The critical function of dihydroorotate dehydrogenase (DHODH) in pyrimidine synthesis attracted a great interest throughout beyond decades. Inhibitors of human DHODH (hDHODH) have validated efficacy for remedy of many immunological diseases. Brequinar and leflunomide are examples of such compounds. However, most of such immunosuppressive medications suffer from a lot of side effects and accompanied by adverse metabolic disturbances and toxicities. So that, immunomodulation utilizing natural products received the attention of many researchers. In this study, computer-aided molecular docking, molecular dynamic (MD) simulations and biochemical testing were utilized to find new pharmacologically active chemical entities from natural sources to combat immunosuppressive diseases. More specifically, Glide docking was used for a structure-based virtual screening of in-house 3D database of compounds retrieved from some traditionally known immunomodulatory plants surveyed from literature. The top five scored plants were found to be Zingiber officinale, Curcuma longa, Glycyrrhiza glabra, Allium sativum and Olea europaea. In vitro hDHODH inhibitory assays illustrated the ability of Allium sativum and silymarin standard hits; specifically, silibinin, to significantly inhibit the hDHODH enzyme. Molecular docking and MD simulations revealed a strong binding of the discovered hits within the active site. Following that, the most promising hits were tested separately with brequinar in a fixed-ratio combination setting to assess their combined effects on hDHODH catalytic inhibition. The binary combination of silibinin and brequinar revealed that in this combination, brequinar could be utilized at a dose 9.33-fold less when compared to its single-use to produce 99% inhibition for hDHODH enzyme. These findings confirmed that this binary mixture is an excellent combination providing better therapeutic effects and lower side effects.
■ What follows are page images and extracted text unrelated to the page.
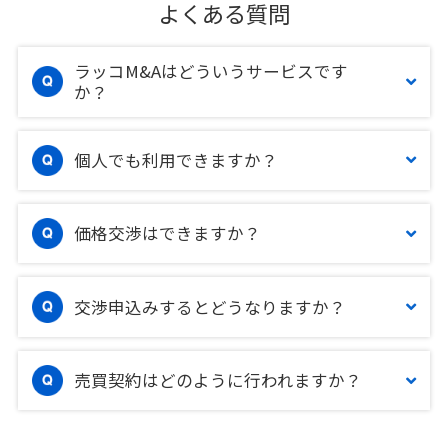
よくある質問
ラッコM&Aはどういうサービスです
か？
個人でも利用できますか？
価格交渉はできますか？
交渉申込みするとどうなりますか？
売買契約はどのように行われますか？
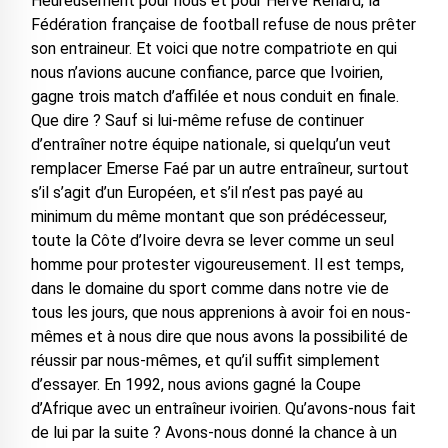
Heureusement pour nous et pour Hervé Renard, la
Fédération française de football refuse de nous prêter
son entraineur. Et voici que notre compatriote en qui
nous n’avions aucune confiance, parce que Ivoirien,
gagne trois match d’affilée et nous conduit en finale.
Que dire ? Sauf si lui-même refuse de continuer
d’entraîner notre équipe nationale, si quelqu’un veut
remplacer Emerse Faé par un autre entraîneur, surtout
s’il s’agit d’un Européen, et s’il n’est pas payé au
minimum du même montant que son prédécesseur,
toute la Côte d’Ivoire devra se lever comme un seul
homme pour protester vigoureusement. Il est temps,
dans le domaine du sport comme dans notre vie de
tous les jours, que nous apprenions à avoir foi en nous-
mêmes et à nous dire que nous avons la possibilité de
réussir par nous-mêmes, et qu’il suffit simplement
d’essayer. En 1992, nous avions gagné la Coupe
d’Afrique avec un entraîneur ivoirien. Qu’avons-nous fait
de lui par la suite ? Avons-nous donné la chance à un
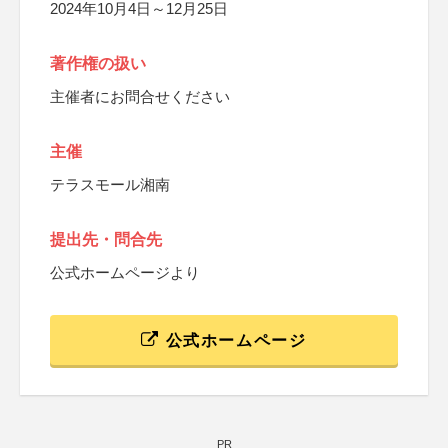
2024年10月4日～12月25日
著作権の扱い
主催者にお問合せください
主催
テラスモール湘南
提出先・問合先
公式ホームページより
公式ホームページ
PR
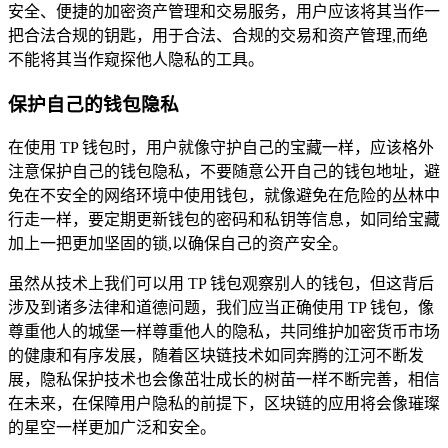
安全、便捷的加密资产管理和交易服务，用户应该将其当作一
把合法合规的钥匙，用于合法、合规的交易和资产管理,而绝
不能将其当作窥探他人隐私的工具。
保护自己的钱包隐私
在使用 TP 钱包时，用户就像守护自己的宝藏一样，应该格外
注意保护自己的钱包隐私，不要随意公开自己的钱包地址，避
免在不安全的网络环境中使用钱包，就像避免在危险的丛林中
行走一样，要定期更新钱包的密码和私钥等信息，如同给宝藏
加上一把更加坚固的锁,以确保自己的资产安全。
虽然从技术上我们可以用 TP 钱包观察别人的钱包，但这背后
涉及到诸多法律和道德问题，我们应当正确使用 TP 钱包，像
尊重他人的城堡一样尊重他人的隐私，共同维护加密货币市场
的健康和有序发展，随着区块链技术如同奔腾的江河不断发
展，隐私保护技术也会像茁壮成长的树苗一样不断完善，相信
在未来，在保障用户隐私的前提下，区块链的应用将会像璀璨
的星空一样更加广泛和安全。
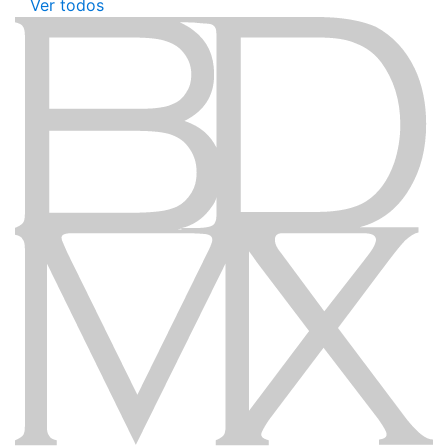
Ver todos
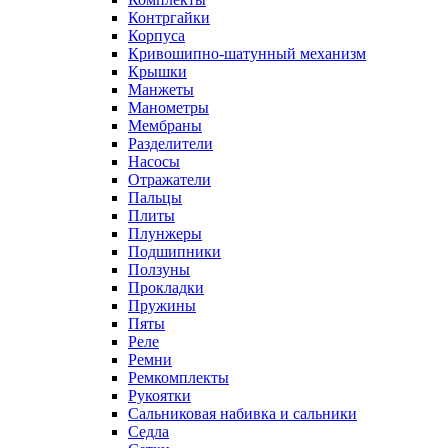
Контргайки
Корпуса
Кривошипно-шатунный механизм
Крышки
Манжеты
Манометры
Мембраны
Разделители
Насосы
Отражатели
Пальцы
Плиты
Плунжеры
Подшипники
Ползуны
Прокладки
Пружины
Пяты
Реле
Ремни
Ремкомплекты
Рукоятки
Сальниковая набивка и сальники
Седла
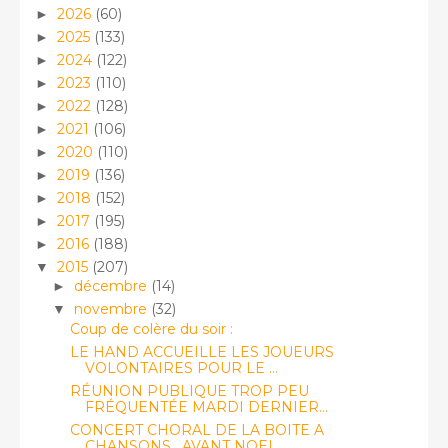
2026
(60)
►
2025
(133)
►
2024
(122)
►
2023
(110)
►
2022
(128)
►
2021
(106)
►
2020
(110)
►
2019
(136)
►
2018
(152)
►
2017
(195)
►
2016
(188)
►
2015
(207)
▼
décembre
(14)
►
novembre
(32)
▼
Coup de colère du soir :
LE HAND ACCUEILLE LES JOUEURS
VOLONTAIRES POUR LE ...
RÉUNION PUBLIQUE TROP PEU
FRÉQUENTÉE MARDI DERNIER...
CONCERT CHORAL DE LA BOITE A
CHANSONS , AVANT NOEL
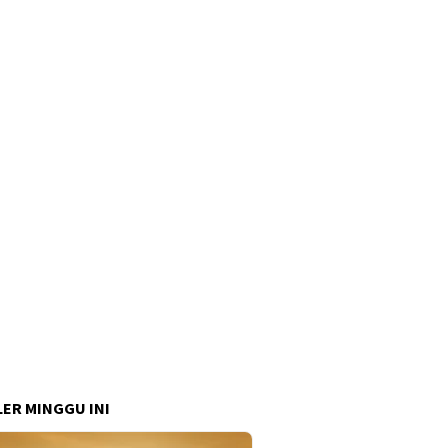
ER MINGGU INI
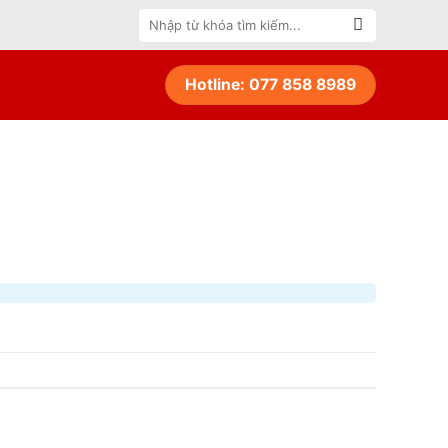
Tìm
kiếm:
Hotline: 077 858 8989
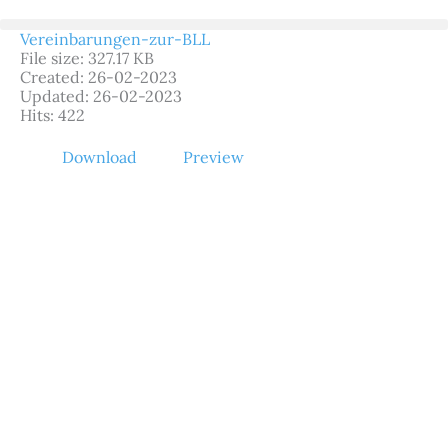
Zum
Inhalt
Vereinbarungen-zur-BLL
springen
File size: 327.17 KB
Created: 26-02-2023
Updated: 26-02-2023
Hits: 422
Download
Preview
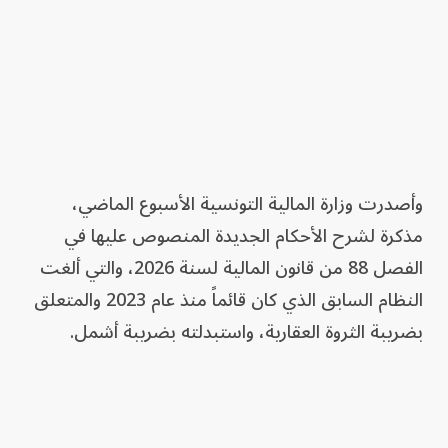
وأصدرت وزارة المالية التونسية الأسبوع الماضي،
مذكرة لشرح الأحكام الجديدة المنصوص عليها في
الفصل 88 من قانون المالية لسنة 2026، والتي ألغت
النظام السابق الذي كان قائماً منذ عام 2023 والمتعلق
بضريبة الثروة العقارية، واستبدلته بضريبة أشمل.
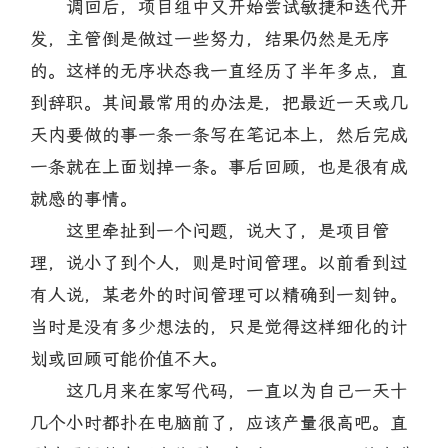
调回后，项目组中又开始尝试敏捷和迭代开
发，主管倒是做过一些努力，结果仍然是无序
的。这样的无序状态我一直经历了半年多点，直
到辞职。其间最常用的办法是，把最近一天或几
天内要做的事一条一条写在笔记本上，然后完成
一条就在上面划掉一条。事后回顾，也是很有成
就感的事情。
这里牵扯到一个问题，说大了，是项目管
理，说小了到个人，则是时间管理。以前看到过
有人说，某老外的时间管理可以精确到一刻钟。
当时是没有多少想法的，只是觉得这样细化的计
划或回顾可能价值不大。
这几月来在家写代码，一直以为自己一天十
几个小时都扑在电脑前了，应该产量很高吧。直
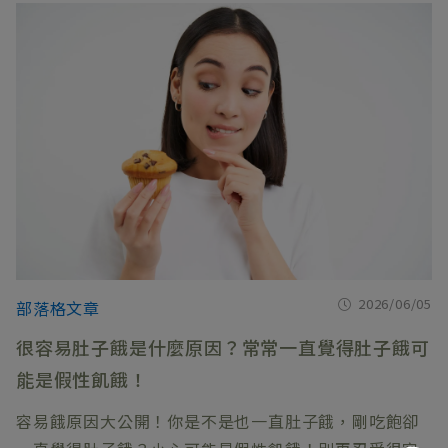
2026/06/05
部落格文章
很容易肚子餓是什麼原因？常常一直覺得肚子餓可
能是假性飢餓！
容易餓原因大公開！你是不是也一直肚子餓，剛吃飽卻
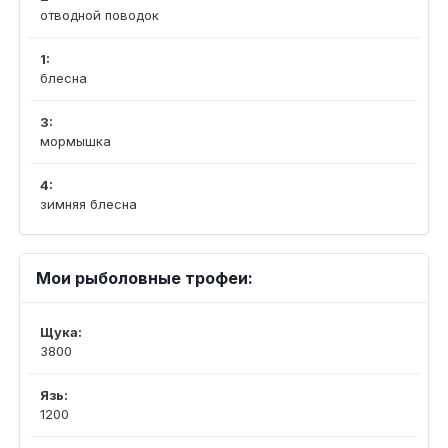
отводной поводок
1:
блесна
3:
мормышка
4:
зимняя блесна
Мои рыболовные трофеи:
Щука:
3800
Язь:
1200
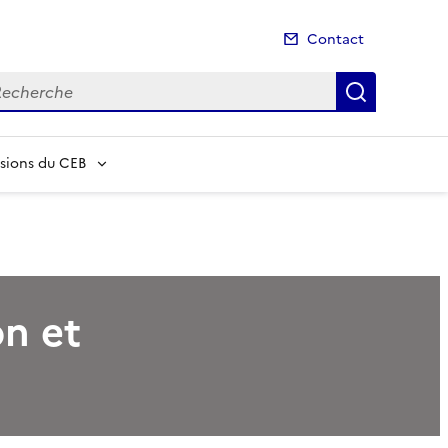
Contact
cherche
Recherch
ions du CEB
n et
在随后的几十年中，二氢乳清酸脱氢酶 (DHODH) 在嘧啶合成中的关键功能引起了人们的极大兴趣。人 DHODH 抑制剂 (hDHODH) 已验证了治疗许多免疫疾病的功效。Brequinar 和来氟米特是此类化合物的例子。然而，大多数此类免疫抑制药物都有很多副作用，并伴有不良的代谢紊乱和毒性。因此，利用天然产物进行免疫调节受到了众多研究者的关注。在这项研究中，利用计算机辅助分子对接、分子动力学 (MD) 模拟和生化测试从天然来源中寻找新的具有药理活性的化学实体来对抗免疫抑制疾病。进一步来说，Glide 对接用于基于结构的虚拟筛选内部 3D 化合物数据库，这些化合物是从文献中调查的一些传统上已知的免疫调节植物中检索到的。发现得分前五名的植物是生姜、姜黄、光果甘草、大蒜和油橄榄。体外 hDHODH 抑制测定说明了大蒜和水飞蓟素标准命中的能力；具体而言，水飞蓟宾可显着抑制 hDHODH 酶。分子对接和 MD 模拟揭示了在活性位点内发现的命中的强烈结合。之后，最有希望的命中在固定比例组合设置中分别与 brequinar 进行测试，以评估它们对 hDHODH 催化抑制的综合影响。水飞蓟宾和 brequinar 的二元组合表明，在这种组合中，brequinar 的使用剂量比其单次使用低 9.33 倍，对 hDHODH 酶产生 99% 的抑制。这些发现证实，这种二元混合物是一种极好的组合，可提供更好的治疗效果和更低的副作用。